An hour and 45 minutes after starting I finished my ride to the Capitol. I menandered on shaky legs through the crowd of neon spandex, shiny metal and rubber tires and was enamored by the brightness of the day, by the euphoria surrounding me. I was brought out of my daydream by a gratingly familiar voice offering me water. It was a friend of a friend who I will not name any names since I am not terribly fond of her. She forced the water on me and I went and parked my bike and sat in the Church yard while I tried to call my mom.

She was just leaving her house to come get me. I was a little disappointed that she wasn't there since I was pretty much done with the whole biking thing and that the original, now scrapped,plan had been that we would ride to the Capitol and then go have beers. I was still hoping for the beers part, or at least lunch.

We agreed that I would ride halfway back with the crowd and enjoy the police escort that I had not had on the ride down and she would pick me up on Roswell Road. So for the hour til we left I wandered around the capitol, outside and in the church yard and half listened to the politicians rally the crowd. I found another friend and chatted and joked with her to pass the time. I was given some reading paraphanelia on cycling and encouraged to join some cycling group.

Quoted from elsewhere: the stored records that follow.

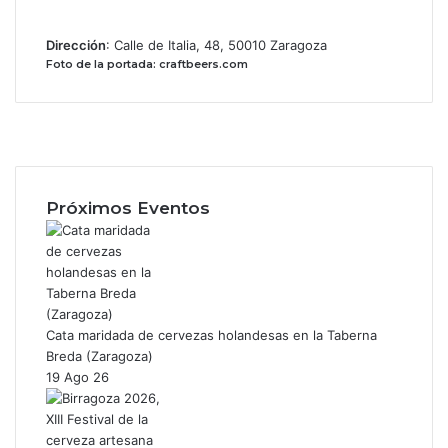
Dirección
: Calle de Italia, 48, 50010 Zaragoza
Foto de la portada: craftbeers.com
Facebook
X
Instagram
Próximos Eventos
Cata maridada de cervezas holandesas en la Taberna
Breda (Zaragoza)
19 Ago 26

It really hurt to get back on the bike after an hour off it. But I managed okay and was quite thankful when I came to our agreed meeting place on Roswell Road. The only problem was that she was on the otherside of the road. So I called her and waited on the MARTA bench for her to come pick me up. In the 15 minutes that I sat there 4 people stopped to ask me if I needed help. Two were other cyclists. Another was a group in a van with bikes on their roof and roared with laughter when I assured them I was fine that I was just having trouble crossing the street. The last was some random guy in a pick-up truck asking what we were all riding for. I told him to raise awareness of cyclists in Georgia in hopes to have new bike paths built. He asked if I was fine and if I wanted to toss my bike in the back and ride with him. I declined and pointed across the street that my Mommy was coming to get me. He left and I was relieved as I was starting to get creeped out. Shortly after Lala did come to pick me up but not before I saw Rasmussen again. We offered him a ride, which he declined. As we drove off and left him in the parking lot I saw him pull out his cell phone and I knew he was as over it as I was-- but probably for different reasons: he was just having an off day; I was tired of being scared and my ass hurt.

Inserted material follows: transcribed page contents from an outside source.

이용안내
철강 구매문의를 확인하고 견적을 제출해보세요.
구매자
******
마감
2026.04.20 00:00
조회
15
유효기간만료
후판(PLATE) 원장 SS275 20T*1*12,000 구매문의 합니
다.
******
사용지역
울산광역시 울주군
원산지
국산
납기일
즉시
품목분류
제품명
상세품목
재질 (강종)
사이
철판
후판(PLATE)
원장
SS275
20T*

So what did The Ride to the Capitol accomplish? The overall goal was to raise awareness in Atlanta for cyclists in hope that city planners will call for more bike paths and routes. Do I think that was accomplished? No, probably not. I don't know, shrug, maybe it raised a few eyebrows. It did raise MY awareness if that counts for anything. I discovered that cycling can be fun. I found that I no longer have the fear of the bike holding me back from trying a triathalon. Will cycling replace running? Never. I just don't get the same high and you can't beat running's zen simplicity. Will you see me out there on the mean streets of Atlanta? Doubt it. I still think the risk of getting hit by a car is too high but you may see me hitting the trails or zooming down the Comet.


  1. Agreed about the biking. One day we should return to Athens and ride in the Gambler again and have beers (legally) after. : ) However, I've seen too many cyclists laid out on the pavement to want to bike around the metro without an escort.

  2. Kudos to you for sticking with it. You are some kind of athlete!